* Input data
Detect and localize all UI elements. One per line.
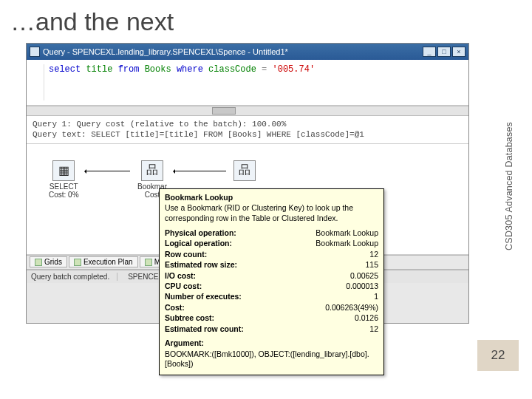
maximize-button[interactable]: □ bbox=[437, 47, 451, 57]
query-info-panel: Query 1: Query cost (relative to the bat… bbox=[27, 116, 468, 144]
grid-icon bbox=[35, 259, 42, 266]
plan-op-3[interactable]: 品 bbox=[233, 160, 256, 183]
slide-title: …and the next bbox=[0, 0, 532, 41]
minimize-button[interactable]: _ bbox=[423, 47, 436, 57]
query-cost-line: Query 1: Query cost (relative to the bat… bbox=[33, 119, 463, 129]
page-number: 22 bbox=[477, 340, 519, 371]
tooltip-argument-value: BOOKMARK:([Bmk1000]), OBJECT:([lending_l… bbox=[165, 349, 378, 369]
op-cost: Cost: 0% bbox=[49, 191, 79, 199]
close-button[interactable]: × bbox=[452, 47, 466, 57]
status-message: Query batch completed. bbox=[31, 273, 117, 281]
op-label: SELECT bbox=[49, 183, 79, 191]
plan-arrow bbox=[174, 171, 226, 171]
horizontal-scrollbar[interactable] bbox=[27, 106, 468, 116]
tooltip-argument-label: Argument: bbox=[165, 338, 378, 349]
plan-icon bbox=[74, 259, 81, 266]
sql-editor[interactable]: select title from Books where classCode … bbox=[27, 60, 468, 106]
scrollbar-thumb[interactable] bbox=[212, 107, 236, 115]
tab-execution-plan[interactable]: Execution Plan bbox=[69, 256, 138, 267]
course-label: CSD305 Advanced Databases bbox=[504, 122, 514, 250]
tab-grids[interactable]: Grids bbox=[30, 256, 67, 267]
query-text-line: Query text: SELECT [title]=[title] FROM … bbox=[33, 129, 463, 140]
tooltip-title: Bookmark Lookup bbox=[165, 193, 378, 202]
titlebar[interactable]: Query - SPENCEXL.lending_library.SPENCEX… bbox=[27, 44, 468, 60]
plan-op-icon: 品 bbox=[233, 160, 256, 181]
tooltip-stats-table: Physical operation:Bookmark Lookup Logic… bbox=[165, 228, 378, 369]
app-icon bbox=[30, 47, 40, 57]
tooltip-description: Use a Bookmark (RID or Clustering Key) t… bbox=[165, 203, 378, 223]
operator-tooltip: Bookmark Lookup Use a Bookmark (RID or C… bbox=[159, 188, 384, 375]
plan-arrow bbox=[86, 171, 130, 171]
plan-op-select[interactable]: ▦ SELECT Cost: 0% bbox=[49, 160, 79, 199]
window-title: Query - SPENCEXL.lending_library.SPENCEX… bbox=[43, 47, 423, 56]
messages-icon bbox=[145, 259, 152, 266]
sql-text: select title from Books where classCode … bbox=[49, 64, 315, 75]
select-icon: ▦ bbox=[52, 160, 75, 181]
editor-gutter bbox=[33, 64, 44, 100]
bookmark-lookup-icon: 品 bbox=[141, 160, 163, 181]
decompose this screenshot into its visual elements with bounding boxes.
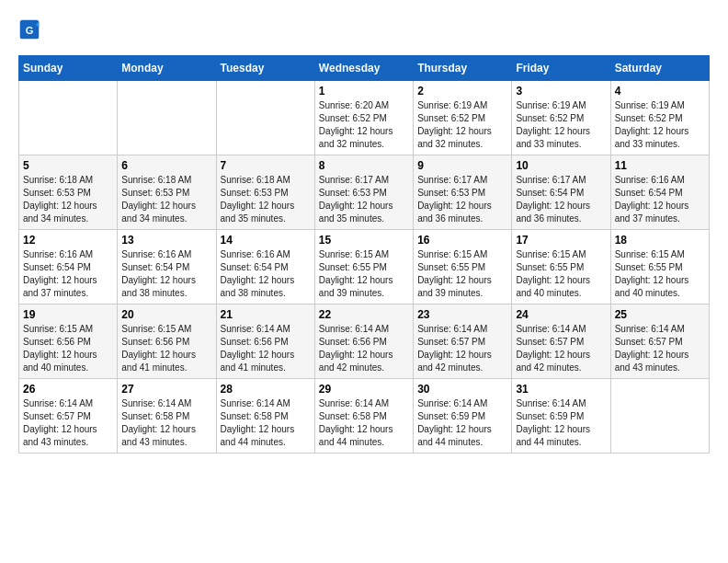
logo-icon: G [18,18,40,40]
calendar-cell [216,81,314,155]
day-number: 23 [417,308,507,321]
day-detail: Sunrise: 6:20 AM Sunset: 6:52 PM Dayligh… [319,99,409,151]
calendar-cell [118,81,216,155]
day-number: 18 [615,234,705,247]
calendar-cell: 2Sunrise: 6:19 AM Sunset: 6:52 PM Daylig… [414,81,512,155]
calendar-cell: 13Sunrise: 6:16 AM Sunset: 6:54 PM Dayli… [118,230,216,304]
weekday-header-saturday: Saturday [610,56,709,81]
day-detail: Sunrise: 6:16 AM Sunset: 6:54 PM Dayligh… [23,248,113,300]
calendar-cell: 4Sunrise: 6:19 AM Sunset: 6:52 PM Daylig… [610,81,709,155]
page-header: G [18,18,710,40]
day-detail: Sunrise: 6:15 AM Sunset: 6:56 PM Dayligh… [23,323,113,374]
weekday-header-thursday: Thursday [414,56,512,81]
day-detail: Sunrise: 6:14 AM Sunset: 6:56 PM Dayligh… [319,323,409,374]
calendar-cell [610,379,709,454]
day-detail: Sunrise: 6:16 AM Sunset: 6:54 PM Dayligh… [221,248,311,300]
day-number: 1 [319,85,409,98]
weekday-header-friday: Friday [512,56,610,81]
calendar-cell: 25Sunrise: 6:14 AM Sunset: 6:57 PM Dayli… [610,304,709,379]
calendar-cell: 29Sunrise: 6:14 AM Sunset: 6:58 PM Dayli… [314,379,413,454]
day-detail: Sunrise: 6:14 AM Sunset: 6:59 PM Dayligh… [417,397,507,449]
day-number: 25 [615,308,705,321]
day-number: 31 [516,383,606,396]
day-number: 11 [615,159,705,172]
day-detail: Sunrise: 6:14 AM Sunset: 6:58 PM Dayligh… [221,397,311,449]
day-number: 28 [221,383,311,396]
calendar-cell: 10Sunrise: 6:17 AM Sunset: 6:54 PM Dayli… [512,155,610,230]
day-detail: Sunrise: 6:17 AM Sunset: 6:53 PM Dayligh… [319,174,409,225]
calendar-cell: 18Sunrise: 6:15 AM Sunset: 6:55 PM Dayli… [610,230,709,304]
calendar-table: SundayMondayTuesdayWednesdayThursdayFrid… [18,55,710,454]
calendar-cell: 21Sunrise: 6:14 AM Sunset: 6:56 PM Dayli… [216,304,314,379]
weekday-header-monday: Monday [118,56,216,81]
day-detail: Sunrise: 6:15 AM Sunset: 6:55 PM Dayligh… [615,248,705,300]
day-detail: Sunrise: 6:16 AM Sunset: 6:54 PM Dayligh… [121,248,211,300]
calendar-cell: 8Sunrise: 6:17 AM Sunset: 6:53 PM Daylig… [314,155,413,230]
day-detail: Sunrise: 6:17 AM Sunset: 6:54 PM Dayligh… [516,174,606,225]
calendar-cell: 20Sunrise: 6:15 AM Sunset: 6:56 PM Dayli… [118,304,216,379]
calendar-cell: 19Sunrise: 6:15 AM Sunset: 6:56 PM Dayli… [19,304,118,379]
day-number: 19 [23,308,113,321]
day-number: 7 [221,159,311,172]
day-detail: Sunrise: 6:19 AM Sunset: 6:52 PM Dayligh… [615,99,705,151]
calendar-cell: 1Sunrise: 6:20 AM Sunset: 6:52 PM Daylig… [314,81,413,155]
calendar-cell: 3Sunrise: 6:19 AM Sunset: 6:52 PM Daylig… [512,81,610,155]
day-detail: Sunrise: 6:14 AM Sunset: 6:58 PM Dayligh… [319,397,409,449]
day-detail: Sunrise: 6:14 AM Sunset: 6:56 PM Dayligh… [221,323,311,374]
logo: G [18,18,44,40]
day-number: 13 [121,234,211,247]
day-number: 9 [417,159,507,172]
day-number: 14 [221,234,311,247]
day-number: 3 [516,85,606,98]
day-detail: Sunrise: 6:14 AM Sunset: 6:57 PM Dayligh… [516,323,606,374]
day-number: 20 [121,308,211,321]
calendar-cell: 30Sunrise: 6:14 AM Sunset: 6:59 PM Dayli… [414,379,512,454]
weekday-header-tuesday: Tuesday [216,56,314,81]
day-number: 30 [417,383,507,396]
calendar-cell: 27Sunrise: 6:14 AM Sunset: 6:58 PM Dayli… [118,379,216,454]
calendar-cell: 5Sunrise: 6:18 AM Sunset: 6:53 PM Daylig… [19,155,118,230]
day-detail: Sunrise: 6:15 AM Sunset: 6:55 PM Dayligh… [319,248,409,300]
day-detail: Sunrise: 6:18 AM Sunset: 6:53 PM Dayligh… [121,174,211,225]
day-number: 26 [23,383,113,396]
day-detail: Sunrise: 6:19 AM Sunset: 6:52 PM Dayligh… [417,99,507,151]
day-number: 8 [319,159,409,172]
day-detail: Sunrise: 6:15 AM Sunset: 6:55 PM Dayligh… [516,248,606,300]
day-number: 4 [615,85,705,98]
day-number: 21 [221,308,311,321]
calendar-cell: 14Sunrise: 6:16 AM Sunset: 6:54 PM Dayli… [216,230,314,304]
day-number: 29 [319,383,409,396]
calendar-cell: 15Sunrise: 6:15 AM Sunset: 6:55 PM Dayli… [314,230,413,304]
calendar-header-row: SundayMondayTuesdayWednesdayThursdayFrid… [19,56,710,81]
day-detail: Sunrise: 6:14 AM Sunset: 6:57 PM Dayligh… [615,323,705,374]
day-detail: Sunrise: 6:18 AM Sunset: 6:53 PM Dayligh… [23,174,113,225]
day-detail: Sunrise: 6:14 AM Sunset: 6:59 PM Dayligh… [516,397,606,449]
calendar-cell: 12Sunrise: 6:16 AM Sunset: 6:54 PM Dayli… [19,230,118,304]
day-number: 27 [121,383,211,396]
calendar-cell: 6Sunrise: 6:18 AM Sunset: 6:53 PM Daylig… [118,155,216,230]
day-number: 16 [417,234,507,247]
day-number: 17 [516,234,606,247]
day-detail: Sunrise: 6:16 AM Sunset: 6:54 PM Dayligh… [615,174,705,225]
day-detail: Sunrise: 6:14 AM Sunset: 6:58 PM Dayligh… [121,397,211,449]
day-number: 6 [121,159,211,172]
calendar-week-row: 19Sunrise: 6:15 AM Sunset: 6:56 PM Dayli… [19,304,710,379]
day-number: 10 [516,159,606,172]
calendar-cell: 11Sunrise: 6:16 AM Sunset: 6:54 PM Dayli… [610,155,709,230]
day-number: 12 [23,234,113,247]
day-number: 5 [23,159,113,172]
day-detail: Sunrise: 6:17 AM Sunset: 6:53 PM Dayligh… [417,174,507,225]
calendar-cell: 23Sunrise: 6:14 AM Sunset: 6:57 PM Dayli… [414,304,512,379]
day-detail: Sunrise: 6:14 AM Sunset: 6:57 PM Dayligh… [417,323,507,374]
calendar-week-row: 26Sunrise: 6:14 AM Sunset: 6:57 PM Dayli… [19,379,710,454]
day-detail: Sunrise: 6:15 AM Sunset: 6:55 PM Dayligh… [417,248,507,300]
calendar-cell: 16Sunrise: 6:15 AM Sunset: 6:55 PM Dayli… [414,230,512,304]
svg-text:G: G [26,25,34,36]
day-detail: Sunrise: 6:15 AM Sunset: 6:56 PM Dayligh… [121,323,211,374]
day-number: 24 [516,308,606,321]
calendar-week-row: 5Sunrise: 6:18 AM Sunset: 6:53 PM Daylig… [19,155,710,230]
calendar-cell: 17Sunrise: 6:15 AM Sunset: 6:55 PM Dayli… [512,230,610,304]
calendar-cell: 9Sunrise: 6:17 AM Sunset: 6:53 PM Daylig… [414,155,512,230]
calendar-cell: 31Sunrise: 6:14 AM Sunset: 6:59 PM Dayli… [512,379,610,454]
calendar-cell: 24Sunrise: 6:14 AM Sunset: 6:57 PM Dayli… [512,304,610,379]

--

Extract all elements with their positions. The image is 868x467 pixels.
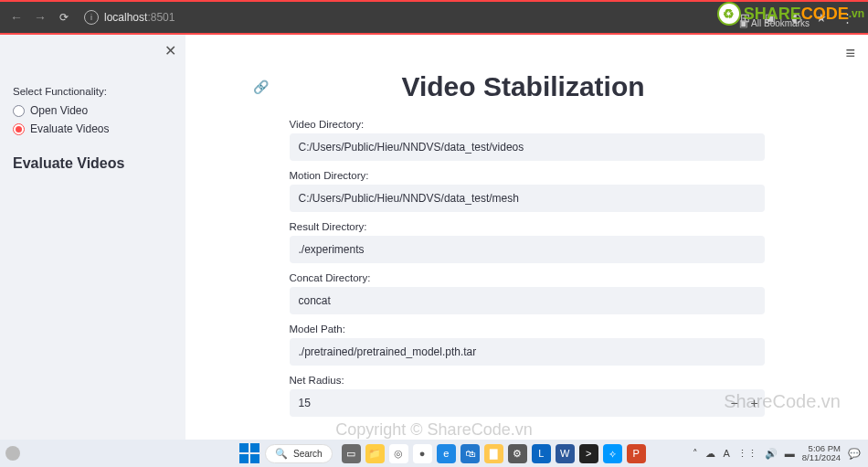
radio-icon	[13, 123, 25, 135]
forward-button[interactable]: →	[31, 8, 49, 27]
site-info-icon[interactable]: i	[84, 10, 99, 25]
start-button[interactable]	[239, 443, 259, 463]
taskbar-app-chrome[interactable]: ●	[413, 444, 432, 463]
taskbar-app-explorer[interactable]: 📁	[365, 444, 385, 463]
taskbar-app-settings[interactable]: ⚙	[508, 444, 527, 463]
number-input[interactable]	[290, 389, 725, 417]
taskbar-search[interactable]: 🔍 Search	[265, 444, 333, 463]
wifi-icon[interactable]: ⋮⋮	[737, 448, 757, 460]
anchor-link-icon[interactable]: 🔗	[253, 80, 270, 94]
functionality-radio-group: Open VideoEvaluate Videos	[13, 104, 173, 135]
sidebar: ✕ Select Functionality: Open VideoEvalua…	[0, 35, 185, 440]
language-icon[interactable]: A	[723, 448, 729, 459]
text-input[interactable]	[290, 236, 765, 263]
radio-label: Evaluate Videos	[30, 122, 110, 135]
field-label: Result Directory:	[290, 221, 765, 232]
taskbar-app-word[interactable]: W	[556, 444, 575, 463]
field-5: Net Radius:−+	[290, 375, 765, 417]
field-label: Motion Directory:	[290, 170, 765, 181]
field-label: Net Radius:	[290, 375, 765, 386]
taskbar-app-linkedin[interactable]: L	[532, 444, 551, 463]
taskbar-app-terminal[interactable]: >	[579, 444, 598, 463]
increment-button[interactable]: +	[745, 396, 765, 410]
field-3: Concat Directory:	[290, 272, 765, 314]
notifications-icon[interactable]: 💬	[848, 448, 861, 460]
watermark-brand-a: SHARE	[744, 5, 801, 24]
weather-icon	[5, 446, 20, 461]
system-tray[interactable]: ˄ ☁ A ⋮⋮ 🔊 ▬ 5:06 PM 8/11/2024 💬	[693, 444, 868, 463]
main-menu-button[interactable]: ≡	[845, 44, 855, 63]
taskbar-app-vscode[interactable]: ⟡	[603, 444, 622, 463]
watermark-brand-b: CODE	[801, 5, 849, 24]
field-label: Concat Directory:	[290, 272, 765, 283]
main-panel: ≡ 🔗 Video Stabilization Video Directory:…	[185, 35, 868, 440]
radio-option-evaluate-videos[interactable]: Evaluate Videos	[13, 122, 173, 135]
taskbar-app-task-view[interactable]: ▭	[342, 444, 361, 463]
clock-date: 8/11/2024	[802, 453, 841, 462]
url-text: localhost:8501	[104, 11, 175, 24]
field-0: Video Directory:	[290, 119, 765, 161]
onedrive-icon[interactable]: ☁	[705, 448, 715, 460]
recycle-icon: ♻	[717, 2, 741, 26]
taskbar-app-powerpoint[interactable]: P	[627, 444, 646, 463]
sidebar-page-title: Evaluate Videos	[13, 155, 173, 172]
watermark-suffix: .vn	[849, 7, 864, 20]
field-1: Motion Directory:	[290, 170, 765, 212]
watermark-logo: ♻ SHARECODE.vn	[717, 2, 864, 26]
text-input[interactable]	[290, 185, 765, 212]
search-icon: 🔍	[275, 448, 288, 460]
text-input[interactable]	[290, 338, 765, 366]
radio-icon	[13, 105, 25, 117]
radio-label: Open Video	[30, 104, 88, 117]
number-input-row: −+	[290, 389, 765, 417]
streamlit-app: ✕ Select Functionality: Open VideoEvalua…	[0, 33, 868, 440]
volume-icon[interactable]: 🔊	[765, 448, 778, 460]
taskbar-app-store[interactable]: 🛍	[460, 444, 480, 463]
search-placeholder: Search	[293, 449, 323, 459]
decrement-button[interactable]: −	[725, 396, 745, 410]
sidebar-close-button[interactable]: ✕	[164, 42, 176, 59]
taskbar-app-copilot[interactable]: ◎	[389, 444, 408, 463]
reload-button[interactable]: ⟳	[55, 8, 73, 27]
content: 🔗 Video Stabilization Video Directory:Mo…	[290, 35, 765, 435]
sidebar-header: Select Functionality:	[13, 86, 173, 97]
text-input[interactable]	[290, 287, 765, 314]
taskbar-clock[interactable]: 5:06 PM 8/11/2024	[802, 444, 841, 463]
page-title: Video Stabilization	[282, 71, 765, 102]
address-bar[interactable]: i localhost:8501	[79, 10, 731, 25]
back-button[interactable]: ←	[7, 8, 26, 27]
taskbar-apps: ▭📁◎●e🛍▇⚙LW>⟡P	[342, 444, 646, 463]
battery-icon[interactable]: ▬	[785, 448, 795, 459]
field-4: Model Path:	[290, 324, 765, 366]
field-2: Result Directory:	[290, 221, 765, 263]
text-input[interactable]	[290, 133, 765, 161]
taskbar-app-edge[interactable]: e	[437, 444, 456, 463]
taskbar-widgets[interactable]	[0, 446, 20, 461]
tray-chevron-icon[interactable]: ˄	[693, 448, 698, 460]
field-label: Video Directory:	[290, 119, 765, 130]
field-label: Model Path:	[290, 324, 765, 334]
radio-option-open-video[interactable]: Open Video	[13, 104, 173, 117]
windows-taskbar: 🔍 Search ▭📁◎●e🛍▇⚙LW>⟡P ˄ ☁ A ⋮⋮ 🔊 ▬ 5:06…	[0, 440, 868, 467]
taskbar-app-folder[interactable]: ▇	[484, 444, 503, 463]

* Task goal
Search the entries above for "weekday". Show every line that has it.

* Exercise output
weekday-header-saturday: Saturday [610,56,709,81]
weekday-header-thursday: Thursday [414,56,512,81]
weekday-header-friday: Friday [512,56,610,81]
weekday-header-monday: Monday [118,56,216,81]
weekday-header-tuesday: Tuesday [216,56,314,81]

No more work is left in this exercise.